Health conscious consumers have been the first to realize the many benefits of prebiotics. A growing population is seeking out and using products that contain prebiotics. These are the consumers that will buy a product for the health benefits and are the easiest target for functional foods.
The larger segment, the group that does not buy primarily for health reasons, will go through a shift based on a new environment that is being created in the market. The FDA's recognition of the need for increased label communications is resulting in new opportunities for food producers to broadcast the health benefits of their products in a responsible, but highly accessible way. This, combined with the most recent reports of soaring obesity and degenerative disease rates and the threat of litigation against the food industry, has created an environment of formulating for health previously unknown.

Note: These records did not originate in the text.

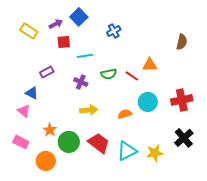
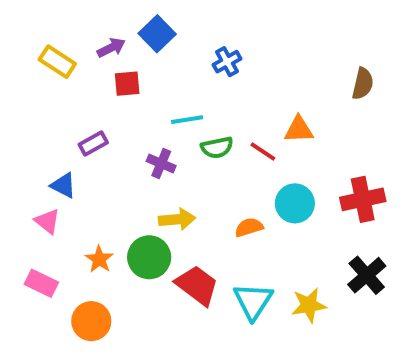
cyan line: (85, 56) -> (187, 120), moved
green circle: (69, 142) -> (149, 257), moved
cyan triangle: (127, 151) -> (253, 301), turned -30

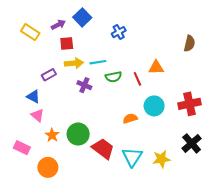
red line: (263, 151) -> (137, 79), turned 32
yellow arrow: (177, 219) -> (74, 63), moved
pink triangle: (47, 221) -> (37, 115), moved

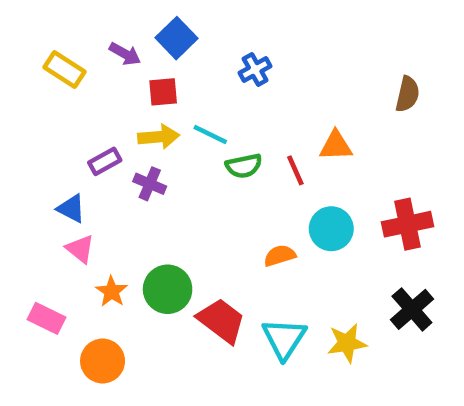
purple arrow: (58, 25) -> (125, 54), turned 56
red square: (67, 43) -> (163, 92), moved
cyan line: (98, 62) -> (210, 135), turned 35
purple cross: (84, 85) -> (150, 184), moved

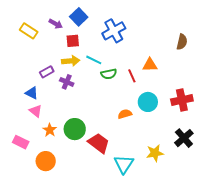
blue cross: (255, 69) -> (114, 31), size x1.6
cyan triangle: (284, 339) -> (124, 164), moved

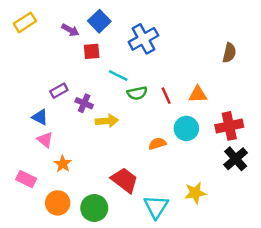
yellow rectangle: (29, 31) -> (25, 22), moved, turned -66
yellow arrow: (71, 61) -> (107, 121), moved
orange triangle: (150, 65) -> (198, 94), moved
green circle: (75, 129) -> (94, 208), moved
black cross: (184, 138) -> (236, 159), moved

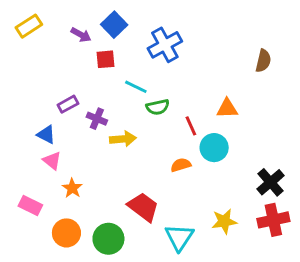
red line: (166, 96) -> (191, 126), moved
red cross: (229, 126) -> (273, 220), moved

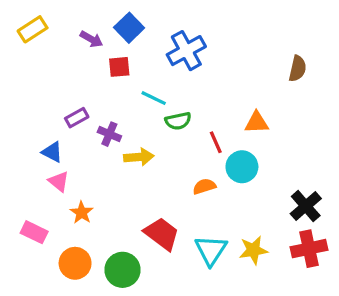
cyan triangle: (179, 237) -> (211, 250), moved

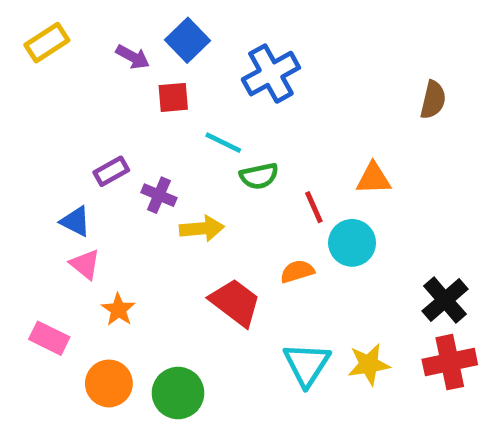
red trapezoid: (162, 234) -> (235, 302), moved

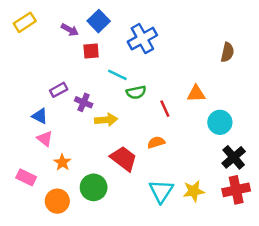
cyan circle: (352, 243) -> (220, 122), moved
green circle: (178, 393) -> (94, 187), moved

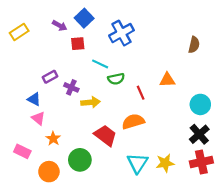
yellow rectangle: (25, 22) -> (19, 32), moved
cyan circle: (220, 122) -> (200, 104), moved
orange semicircle: (156, 142) -> (133, 122), size x1.5

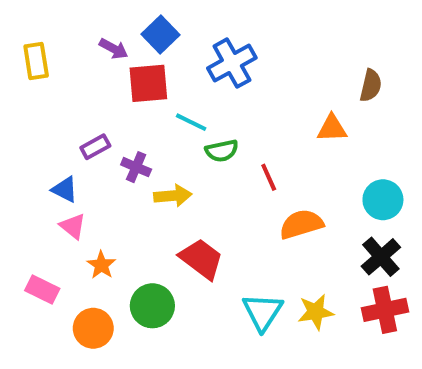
yellow rectangle: (19, 32) -> (36, 61), turned -66
red square: (78, 44) -> (148, 83), size x1.5
orange triangle: (167, 80) -> (332, 128), moved
orange semicircle: (133, 122) -> (301, 224), moved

Prebiotic enhancement is a valuable tool for food companies looking for a competitive edge in this changing playing field. The best players will ensure their products are fortified with a prebiotic that is effective, while also adding to the sensorial enjoyment of everyday foods.
Given that the human gut is such a complex ecosystem, there may often be a need to maintain or restore gut health due to the stressful effects of environmental and dietary factors. Compromised gut health may result in a higher susceptibility to traveler's diarrhea and a compromised immune system. Beneficial microorganisms such as Lactobacillus and Bifidobacteria have been demonstrated to have a positive effect on gut health and have also been shown to exert a range of positive effects related to overall health.